◆ **Provided records**:
== Segment start ==

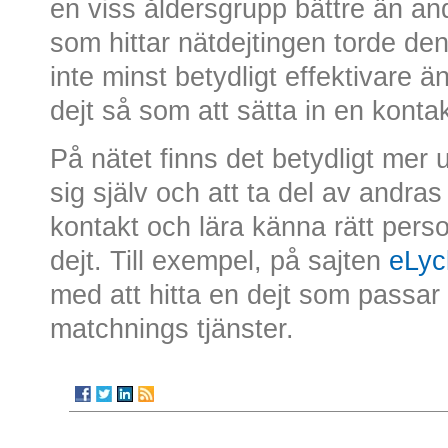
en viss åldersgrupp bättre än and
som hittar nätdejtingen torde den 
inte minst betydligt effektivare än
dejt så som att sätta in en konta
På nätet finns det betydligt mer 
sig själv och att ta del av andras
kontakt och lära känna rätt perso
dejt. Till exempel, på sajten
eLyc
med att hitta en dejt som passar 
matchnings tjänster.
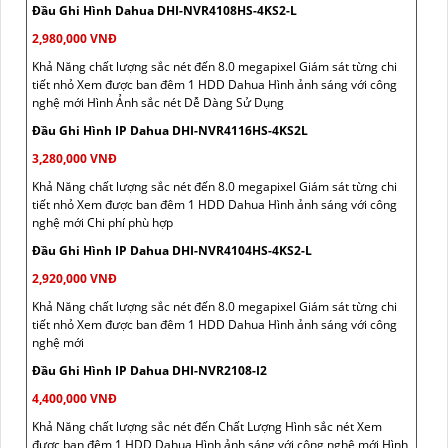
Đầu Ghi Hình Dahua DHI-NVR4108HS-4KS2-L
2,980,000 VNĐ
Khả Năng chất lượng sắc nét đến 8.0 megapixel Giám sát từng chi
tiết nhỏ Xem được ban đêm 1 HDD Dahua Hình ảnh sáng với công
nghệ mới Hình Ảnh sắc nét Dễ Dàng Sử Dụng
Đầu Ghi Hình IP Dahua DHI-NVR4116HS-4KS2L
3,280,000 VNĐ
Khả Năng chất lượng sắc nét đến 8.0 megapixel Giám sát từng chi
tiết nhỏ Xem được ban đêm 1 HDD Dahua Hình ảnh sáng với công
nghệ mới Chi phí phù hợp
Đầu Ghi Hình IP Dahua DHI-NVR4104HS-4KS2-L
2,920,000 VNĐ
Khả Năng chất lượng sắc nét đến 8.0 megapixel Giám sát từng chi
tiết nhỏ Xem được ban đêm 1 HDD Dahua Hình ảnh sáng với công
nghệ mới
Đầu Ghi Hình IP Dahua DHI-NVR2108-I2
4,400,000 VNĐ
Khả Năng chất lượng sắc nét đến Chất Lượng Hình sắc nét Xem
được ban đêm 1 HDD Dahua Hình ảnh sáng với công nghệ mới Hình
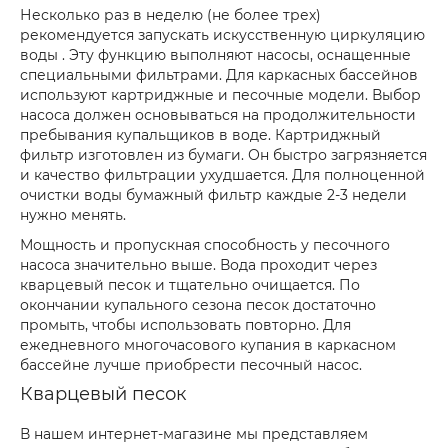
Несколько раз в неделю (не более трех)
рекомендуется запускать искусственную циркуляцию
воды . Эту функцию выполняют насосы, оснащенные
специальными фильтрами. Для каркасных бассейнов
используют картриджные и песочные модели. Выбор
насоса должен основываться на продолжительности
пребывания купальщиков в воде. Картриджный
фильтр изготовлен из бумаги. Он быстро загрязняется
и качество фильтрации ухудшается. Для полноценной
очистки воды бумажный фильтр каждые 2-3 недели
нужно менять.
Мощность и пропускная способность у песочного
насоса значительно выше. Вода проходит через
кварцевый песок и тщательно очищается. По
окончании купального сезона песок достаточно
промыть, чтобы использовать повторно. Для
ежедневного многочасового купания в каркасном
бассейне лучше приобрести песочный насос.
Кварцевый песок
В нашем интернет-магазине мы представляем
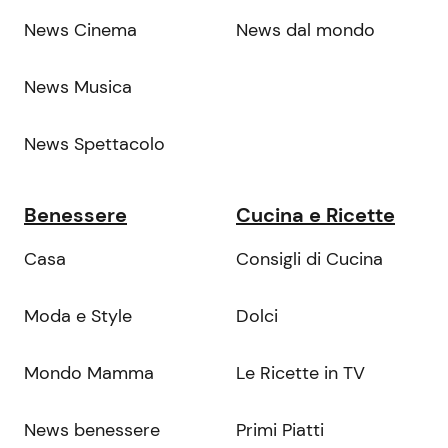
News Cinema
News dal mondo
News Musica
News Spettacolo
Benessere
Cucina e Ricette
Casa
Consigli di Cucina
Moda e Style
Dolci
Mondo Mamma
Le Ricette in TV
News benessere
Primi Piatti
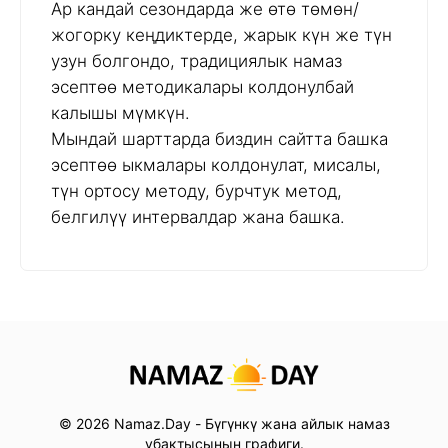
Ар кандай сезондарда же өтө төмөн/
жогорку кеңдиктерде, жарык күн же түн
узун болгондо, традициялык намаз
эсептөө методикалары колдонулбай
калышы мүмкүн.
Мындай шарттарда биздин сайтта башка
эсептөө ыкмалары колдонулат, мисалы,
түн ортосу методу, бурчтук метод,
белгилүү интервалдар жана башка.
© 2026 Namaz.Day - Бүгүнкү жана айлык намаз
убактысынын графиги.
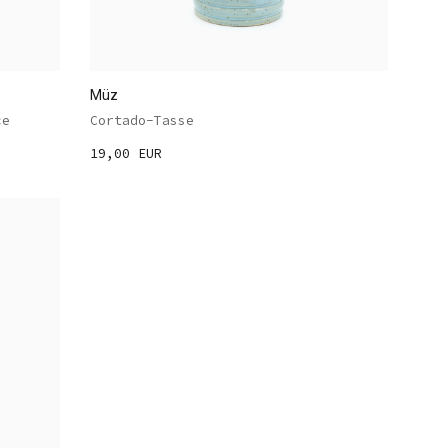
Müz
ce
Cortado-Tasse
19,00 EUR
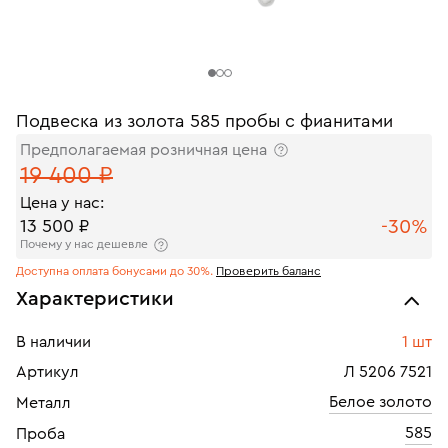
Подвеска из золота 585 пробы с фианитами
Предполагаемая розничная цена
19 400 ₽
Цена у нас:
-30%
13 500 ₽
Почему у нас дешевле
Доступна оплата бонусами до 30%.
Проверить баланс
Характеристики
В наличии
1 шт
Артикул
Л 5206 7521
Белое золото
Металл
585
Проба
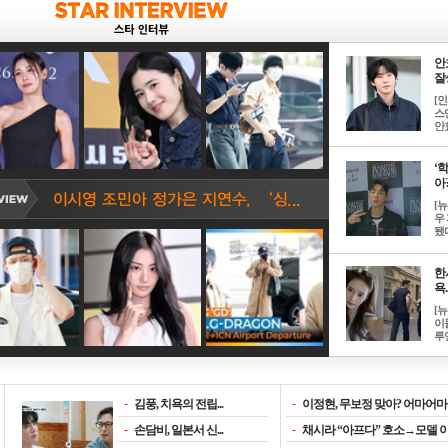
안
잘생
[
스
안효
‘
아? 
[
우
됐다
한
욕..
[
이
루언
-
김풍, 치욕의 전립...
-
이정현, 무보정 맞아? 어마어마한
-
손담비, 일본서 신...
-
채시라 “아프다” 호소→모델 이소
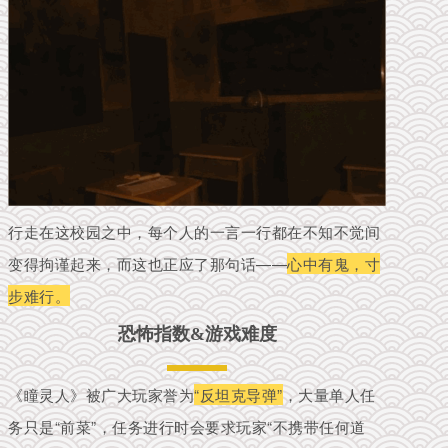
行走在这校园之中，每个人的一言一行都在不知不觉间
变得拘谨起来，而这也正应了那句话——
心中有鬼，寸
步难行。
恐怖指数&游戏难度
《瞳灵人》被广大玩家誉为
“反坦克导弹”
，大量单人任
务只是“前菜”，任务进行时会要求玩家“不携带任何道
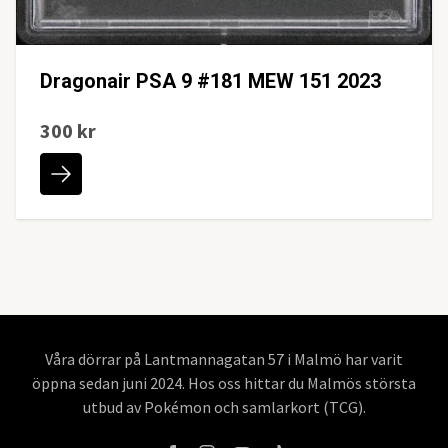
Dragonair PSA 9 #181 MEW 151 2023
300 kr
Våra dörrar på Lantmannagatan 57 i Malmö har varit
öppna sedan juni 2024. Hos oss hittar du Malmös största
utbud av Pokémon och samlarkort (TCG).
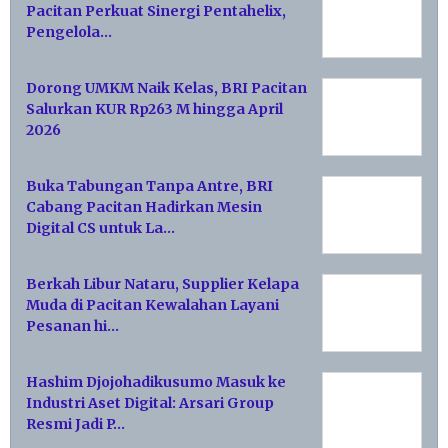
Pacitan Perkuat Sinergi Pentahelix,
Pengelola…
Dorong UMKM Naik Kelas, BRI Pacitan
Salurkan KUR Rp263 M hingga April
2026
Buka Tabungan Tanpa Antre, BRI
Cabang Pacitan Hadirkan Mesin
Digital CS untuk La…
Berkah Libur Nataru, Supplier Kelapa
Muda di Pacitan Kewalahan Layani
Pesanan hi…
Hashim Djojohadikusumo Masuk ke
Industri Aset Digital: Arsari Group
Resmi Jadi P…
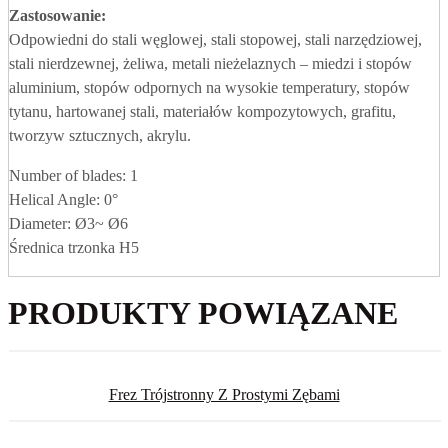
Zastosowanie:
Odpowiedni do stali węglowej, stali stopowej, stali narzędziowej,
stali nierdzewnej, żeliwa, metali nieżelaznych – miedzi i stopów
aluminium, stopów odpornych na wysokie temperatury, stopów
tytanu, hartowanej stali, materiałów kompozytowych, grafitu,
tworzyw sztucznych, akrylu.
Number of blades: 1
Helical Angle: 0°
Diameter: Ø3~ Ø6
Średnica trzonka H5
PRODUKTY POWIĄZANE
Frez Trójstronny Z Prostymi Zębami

== Segment end ==

◆ **What you will do**: Please print the entire listing again exactly, minus its images.

◆ **Written solution**:
en viss åldersgrupp bättre än and
som hittar nätdejtingen torde den 
inte minst betydligt effektivare än
dejt så som att sätta in en konta
På nätet finns det betydligt mer 
sig själv och att ta del av andras
kontakt och lära känna rätt perso
dejt. Till exempel, på sajten
eLyc
med att hitta en dejt som passar 
matchnings tjänster.
Đầu Ghi Hình Dahua DHI-NVR4108HS-4KS2-L
2,980,000 VNĐ
Khả Năng chất lượng sắc nét đến 8.0 megapixel Giám sát từng chi
tiết nhỏ Xem được ban đêm 1 HDD Dahua Hình ảnh sáng với công
nghệ mới Hình Ảnh sắc nét Dễ Dàng Sử Dụng
Đầu Ghi Hình IP Dahua DHI-NVR4116HS-4KS2L
3,280,000 VNĐ
Khả Năng chất lượng sắc nét đến 8.0 megapixel Giám sát từng chi
tiết nhỏ Xem được ban đêm 1 HDD Dahua Hình ảnh sáng với công
nghệ mới Chi phí phù hợp
Đầu Ghi Hình IP Dahua DHI-NVR4104HS-4KS2-L
2,920,000 VNĐ
Khả Năng chất lượng sắc nét đến 8.0 megapixel Giám sát từng chi
tiết nhỏ Xem được ban đêm 1 HDD Dahua Hình ảnh sáng với công
nghệ mới
Đầu Ghi Hình IP Dahua DHI-NVR2108-I2
4,400,000 VNĐ
Khả Năng chất lượng sắc nét đến Chất Lượng Hình sắc nét Xem
được ban đêm 1 HDD Dahua Hình ảnh sáng với công nghệ mới Hình
Несколько раз в неделю (не более трех)
рекомендуется запускать искусственную циркуляцию
воды . Эту функцию выполняют насосы, оснащенные
специальными фильтрами. Для каркасных бассейнов
используют картриджные и песочные модели. Выбор
насоса должен основываться на продолжительности
пребывания купальщиков в воде. Картриджный
фильтр изготовлен из бумаги. Он быстро загрязняется
и качество фильтрации ухудшается. Для полноценной
очистки воды бумажный фильтр каждые 2-3 недели
нужно менять.
Мощность и пропускная способность у песочного
насоса значительно выше. Вода проходит через
кварцевый песок и тщательно очищается. По
окончании купального сезона песок достаточно
промыть, чтобы использовать повторно. Для
ежедневного многочасового купания в каркасном
бассейне лучше приобрести песочный насос.
Кварцевый песок
В нашем интернет-магазине мы представляем
News Cinema
News dal mondo
News Musica
News Spettacolo
Benessere
Cucina e Ricette
Casa
Consigli di Cucina
Moda e Style
Dolci
Mondo Mamma
Le Ricette in TV
News benessere
Primi Piatti
Ар кандай сезондарда же өтө төмөн/
жогорку кеңдиктерде, жарык күн же түн
узун болгондо, традициялык намаз
эсептөө методикалары колдонулбай
калышы мүмкүн.
Мындай шарттарда биздин сайтта башка
эсептөө ыкмалары колдонулат, мисалы,
түн ортосу методу, бурчтук метод,
белгилүү интервалдар жана башка.
© 2026 Namaz.Day - Бүгүнкү жана айлык намаз
убактысынын графиги.
Müz
ce
Cortado-Tasse
19,00 EUR
Подвеска из золота 585 пробы с фианитами
Предполагаемая розничная цена
19 400 ₽
Цена у нас:
-30%
13 500 ₽
Почему у нас дешевле
Доступна оплата бонусами до 30%.
Проверить баланс
Характеристики
В наличии
1 шт
Артикул
Л 5206 7521
Белое золото
Металл
585
Проба
안
잘생
[
스
안효
‘
아? 
[
우
됐다
한
욕..
[
이
루언
-
김풍, 치욕의 전립...
-
이정현, 무보정 맞아? 어마어마한
-
손담비, 일본서 신...
-
채시라 “아프다” 호소→모델 이소
行走在这校园之中，每个人的一言一行都在不知不觉间
变得拘谨起来，而这也正应了那句话——
心中有鬼，寸
步难行。
恐怖指数&游戏难度
《瞳灵人》被广大玩家誉为
“反坦克导弹”
，大量单人任
务只是“前菜”，任务进行时会要求玩家“不携带任何道
Dragonair PSA 9 #181 MEW 151 2023
300 kr
Våra dörrar på Lantmannagatan 57 i Malmö har varit
öppna sedan juni 2024. Hos oss hittar du Malmös största
utbud av Pokémon och samlarkort (TCG).
Pacitan Perkuat Sinergi Pentahelix,
Pengelola…
Dorong UMKM Naik Kelas, BRI Pacitan
Salurkan KUR Rp263 M hingga April
2026
Buka Tabungan Tanpa Antre, BRI
Cabang Pacitan Hadirkan Mesin
Digital CS untuk La…
Berkah Libur Nataru, Supplier Kelapa
Muda di Pacitan Kewalahan Layani
Pesanan hi…
Hashim Djojohadikusumo Masuk ke
Industri Aset Digital: Arsari Group
Resmi Jadi P…
Zastosowanie:
Odpowiedni do stali węglowej, stali stopowej, stali narzędziowej,
stali nierdzewnej, żeliwa, metali nieżelaznych – miedzi i stopów
aluminium, stopów odpornych na wysokie temperatury, stopów
tytanu, hartowanej stali, materiałów kompozytowych, grafitu,
tworzyw sztucznych, akrylu.
Number of blades: 1
Helical Angle: 0°
Diameter: Ø3~ Ø6
Średnica trzonka H5
PRODUKTY POWIĄZANE
Frez Trójstronny Z Prostymi Zębami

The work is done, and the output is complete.